→ Your task: Every line of the data that includes "each" should be copied out.

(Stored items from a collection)
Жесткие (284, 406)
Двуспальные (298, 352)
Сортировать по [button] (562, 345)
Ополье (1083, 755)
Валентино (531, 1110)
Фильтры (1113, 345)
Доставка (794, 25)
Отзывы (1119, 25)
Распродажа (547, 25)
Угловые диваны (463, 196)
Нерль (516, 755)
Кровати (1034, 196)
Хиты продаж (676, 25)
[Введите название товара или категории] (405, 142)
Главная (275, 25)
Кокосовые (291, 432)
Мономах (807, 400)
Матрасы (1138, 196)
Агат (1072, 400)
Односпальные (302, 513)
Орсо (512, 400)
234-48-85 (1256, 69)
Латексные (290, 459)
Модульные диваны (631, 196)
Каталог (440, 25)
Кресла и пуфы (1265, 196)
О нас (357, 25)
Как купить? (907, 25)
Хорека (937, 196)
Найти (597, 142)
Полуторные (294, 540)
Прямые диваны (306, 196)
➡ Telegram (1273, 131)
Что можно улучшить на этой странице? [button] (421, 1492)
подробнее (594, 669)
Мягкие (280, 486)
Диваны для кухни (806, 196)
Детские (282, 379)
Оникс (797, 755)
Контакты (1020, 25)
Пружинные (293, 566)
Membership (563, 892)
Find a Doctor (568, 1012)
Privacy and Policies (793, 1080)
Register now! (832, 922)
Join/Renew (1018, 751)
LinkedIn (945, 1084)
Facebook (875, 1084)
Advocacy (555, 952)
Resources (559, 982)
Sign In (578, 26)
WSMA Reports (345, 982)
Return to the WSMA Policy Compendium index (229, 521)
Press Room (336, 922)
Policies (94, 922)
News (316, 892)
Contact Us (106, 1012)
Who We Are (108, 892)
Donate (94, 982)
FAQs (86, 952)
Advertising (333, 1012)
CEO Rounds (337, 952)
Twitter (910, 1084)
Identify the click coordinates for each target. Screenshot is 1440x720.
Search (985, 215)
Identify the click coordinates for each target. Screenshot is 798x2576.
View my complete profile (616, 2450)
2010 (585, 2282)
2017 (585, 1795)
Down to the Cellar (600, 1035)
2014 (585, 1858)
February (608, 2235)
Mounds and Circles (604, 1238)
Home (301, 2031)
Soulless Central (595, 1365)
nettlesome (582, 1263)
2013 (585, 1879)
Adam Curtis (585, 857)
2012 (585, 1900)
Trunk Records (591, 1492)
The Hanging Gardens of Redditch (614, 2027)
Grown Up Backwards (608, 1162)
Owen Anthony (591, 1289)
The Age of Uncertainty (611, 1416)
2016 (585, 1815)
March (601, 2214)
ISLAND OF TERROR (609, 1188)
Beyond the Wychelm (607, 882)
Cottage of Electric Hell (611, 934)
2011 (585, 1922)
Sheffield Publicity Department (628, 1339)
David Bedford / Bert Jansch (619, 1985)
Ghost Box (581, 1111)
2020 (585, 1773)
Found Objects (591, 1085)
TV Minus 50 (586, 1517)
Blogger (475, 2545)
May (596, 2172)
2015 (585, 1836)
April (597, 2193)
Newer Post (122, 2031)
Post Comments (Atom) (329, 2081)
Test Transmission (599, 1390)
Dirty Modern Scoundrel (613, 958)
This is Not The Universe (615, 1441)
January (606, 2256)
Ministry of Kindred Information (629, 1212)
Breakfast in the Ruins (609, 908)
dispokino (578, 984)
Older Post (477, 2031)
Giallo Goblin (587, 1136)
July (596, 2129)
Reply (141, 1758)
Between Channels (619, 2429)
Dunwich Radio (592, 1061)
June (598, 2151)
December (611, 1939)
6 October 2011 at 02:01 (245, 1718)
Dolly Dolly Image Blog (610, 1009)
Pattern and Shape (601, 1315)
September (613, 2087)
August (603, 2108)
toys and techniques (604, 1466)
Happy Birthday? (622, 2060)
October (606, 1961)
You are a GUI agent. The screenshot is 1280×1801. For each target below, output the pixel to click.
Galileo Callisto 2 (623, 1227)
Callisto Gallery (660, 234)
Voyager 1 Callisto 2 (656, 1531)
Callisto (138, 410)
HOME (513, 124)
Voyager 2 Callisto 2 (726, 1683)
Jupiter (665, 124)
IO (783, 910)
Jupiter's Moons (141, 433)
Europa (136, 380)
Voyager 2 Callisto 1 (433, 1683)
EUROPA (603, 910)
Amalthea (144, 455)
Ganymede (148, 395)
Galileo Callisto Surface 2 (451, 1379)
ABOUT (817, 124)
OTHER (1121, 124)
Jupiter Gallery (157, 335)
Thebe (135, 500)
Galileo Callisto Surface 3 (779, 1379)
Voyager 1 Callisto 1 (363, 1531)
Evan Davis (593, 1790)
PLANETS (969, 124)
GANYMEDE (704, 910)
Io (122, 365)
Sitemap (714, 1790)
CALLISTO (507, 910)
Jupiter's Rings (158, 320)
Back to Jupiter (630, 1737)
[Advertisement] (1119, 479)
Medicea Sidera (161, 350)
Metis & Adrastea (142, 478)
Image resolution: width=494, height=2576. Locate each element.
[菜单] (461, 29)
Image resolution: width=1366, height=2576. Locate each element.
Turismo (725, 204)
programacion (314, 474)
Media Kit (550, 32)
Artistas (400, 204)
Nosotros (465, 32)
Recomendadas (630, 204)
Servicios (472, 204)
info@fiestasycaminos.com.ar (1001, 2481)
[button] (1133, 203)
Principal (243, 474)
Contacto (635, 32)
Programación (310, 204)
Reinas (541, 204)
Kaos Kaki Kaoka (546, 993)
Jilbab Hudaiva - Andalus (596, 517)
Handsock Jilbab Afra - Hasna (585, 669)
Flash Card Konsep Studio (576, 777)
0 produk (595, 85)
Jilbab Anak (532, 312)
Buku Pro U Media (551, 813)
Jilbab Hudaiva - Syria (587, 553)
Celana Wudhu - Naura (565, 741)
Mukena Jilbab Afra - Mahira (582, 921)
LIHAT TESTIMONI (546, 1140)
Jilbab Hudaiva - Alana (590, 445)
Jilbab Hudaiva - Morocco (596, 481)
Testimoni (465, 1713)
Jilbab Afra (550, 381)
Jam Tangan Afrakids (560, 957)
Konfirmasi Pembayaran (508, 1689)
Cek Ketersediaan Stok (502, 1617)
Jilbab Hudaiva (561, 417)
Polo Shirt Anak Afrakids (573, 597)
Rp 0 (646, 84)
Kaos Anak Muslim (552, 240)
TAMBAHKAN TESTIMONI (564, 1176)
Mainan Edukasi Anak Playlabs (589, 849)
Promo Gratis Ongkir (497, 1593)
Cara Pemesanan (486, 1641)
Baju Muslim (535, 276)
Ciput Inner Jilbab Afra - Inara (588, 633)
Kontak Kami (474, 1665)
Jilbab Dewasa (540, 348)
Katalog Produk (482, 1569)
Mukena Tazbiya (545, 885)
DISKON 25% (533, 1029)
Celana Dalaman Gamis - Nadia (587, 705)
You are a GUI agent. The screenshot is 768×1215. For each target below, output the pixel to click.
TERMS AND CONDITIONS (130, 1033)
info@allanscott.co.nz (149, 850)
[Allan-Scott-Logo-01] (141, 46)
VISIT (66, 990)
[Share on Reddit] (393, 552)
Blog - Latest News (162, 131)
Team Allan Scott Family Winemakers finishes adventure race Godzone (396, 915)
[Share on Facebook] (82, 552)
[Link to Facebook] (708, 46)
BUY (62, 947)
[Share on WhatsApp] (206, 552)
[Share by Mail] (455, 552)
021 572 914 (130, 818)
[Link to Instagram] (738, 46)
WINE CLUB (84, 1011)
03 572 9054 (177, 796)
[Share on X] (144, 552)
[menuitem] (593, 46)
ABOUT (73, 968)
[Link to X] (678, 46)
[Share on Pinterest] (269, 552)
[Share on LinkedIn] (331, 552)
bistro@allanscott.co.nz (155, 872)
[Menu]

→ Response to the exercise:
Identify the click coordinates for each target. Screenshot is 1440x720.
Identify the click coordinates for each target. Screenshot is 798x2576.
You are a GUI agent. The screenshot is 1280×1801. For each target below, output the pixel to click.
Image resolution: width=494, height=2576. Locate each element.
Image resolution: width=1366, height=2576. Locate each element.
You are a GUI agent. The screenshot is 768×1215. For each target below, output the pixel to click.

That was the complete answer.